Rimase sbalordita all'idea della possibilità che l'era balenata alla mente, e alzò la fronte quasi ad interrogare le cose dattorno, se mai tale caso poteva darsi. La signora Martucci portò le mani alla testa, conficcando le dita fra i capelli: sentiva sfuggirsi la speranza di quella giustizia con cui voleva procurarsi un'espiazione, una purificazione e liberarsi dal rimorso che, forse, in quel punto le sembrava più terribile della morte!

— Oh, no! — esclamò, levandosi con uno scatto dalla poltrona. — È assurdo! Non sarò così vigliacca!

Si sentiva soffocare in quella penombra, e spalancò la finestra.

* * *

Guardava fuori inebetita; si strizzava le mani, ricordando che era arrivata a questo lentamente, coscientemente, con uno sforzo della volontà contro l'intima riluttanza; che aveva assistito, quasi si fosse trattato di cosa altrui, al graduale pervertimento del suo senso morale, a quella mostruosa fioritura di curiosità provocata dalle confidenze di alcune amiche che accorrevano a sfogarsi con lei come con persona tollerante e fida.

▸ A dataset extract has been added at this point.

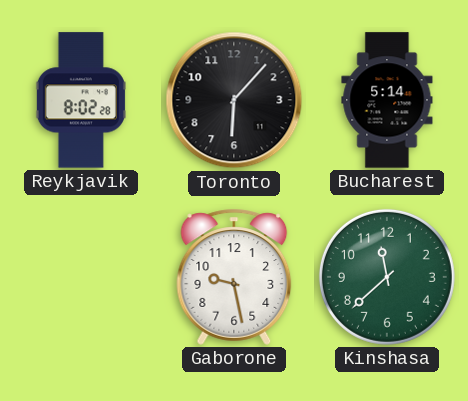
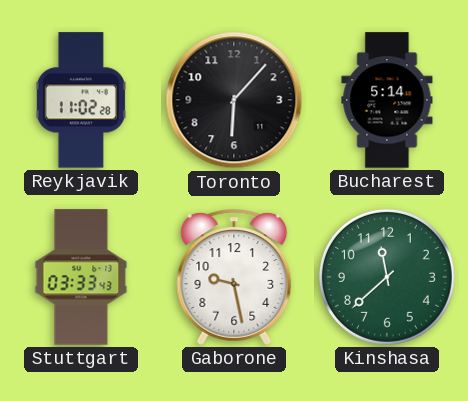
Reykjavik: 8:02 -> 11:02
Stuttgart: none -> 03:33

Infatti ella le ascoltava calma, mostrando la benignità della sua compassione nel sorriso che le veniva a fior di labbra, nelle lievi scosse della testa, segno d'ingenua meraviglia. Quell'ardore di passione, quell'effluvio di peccato che si diffondeva nel salottino al mormorio delle rapide parole sommesse, tra singhiozzi talora, tra convulsi da cui venivano interrotte le confidenze sgorganti; tra terrori di pericoli reali o sospettati; tra crisi di rotture e di gioie per rannodamenti inattesi; tra scoppi di gelosi furori e minacce di vendette femminili, meditate con sapiente perfidia e anticipatamente svelate, quasi addentate come frutti immaturi per gustarne l'aspro e amaro sapore: quell'ardore di passione, quell'effluvio di peccato l'avevano lasciata per molto tempo tranquilla, con la sola compiacenza di sentirsi messa fiduciosamente a parte di segreti che di rado una donna palesa a un'altra donna, quando non la stima capace di fare altrettanto.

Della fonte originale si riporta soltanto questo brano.